Scientists at the Scripps Institution of Oceanography are raising the alarm that the atmosphere has just hit a new peak in average carbon dioxide levels, at 411.66 part per million—not even because it’s a record, but because it was logged at the Mauna Loa Laboratory in Hawaii three months before the time of year when CO2 concentrations normally reach their annual high.

“Since humanity’s greenhouse gas emissions were at an all-time high last year, a new record was expected,” explains veteran meteorologist and climate hawk Eric Holthaus. “What was shocking was that it occurred so early in the year: Earth’s carbon dioxide levels typically peak in May, when the vast northern forests of North America and Asia are just beginning to green up.

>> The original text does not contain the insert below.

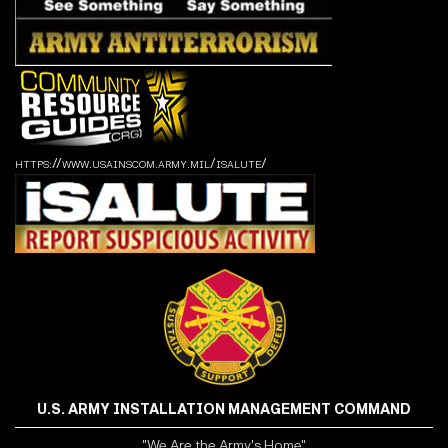
https://www.usainscom.army.mil/isalute/
U.S. ARMY INSTALLATION MANAGEMENT COMMAND
"We Are the Army's Home"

Setting a new record in February is ‘rare,’ according to Scripps.”

Holthaus says this year’s CO2 concentrations are expected to peak at about 415 ppm.

Scripps CO2 Group Director Ralph Keeling said the previous year’s CO2 maximum is usually surpassed in March or April, making the February result “a measure of just how fast CO2 has been rising in the past months”. In a prepared statement, he attributed the new threshold to “the combination of weak El Niño conditions and unprecedented emissions from fossil fuel burning”.

But the bigger picture is that “there hasn’t been this much carbon dioxide in our planet’s atmosphere since before cars started clogging the roads a century ago, before agriculture was developed 10,000 years ago, and before modern humans evolved more than a million years ago,” Holthaus writes. “We have reached not only a new phase of civilizational history, but a new phase of our species’ history.”

He adds that the increase in atmospheric CO2 levels has been accelerating in recent years, “in line with scientists’ predictions of a planet creeping toward dangerous and irreversible tipping points.” That reality “highlights the dangers of collective foot-dragging on shifting to a carbon-free economy.”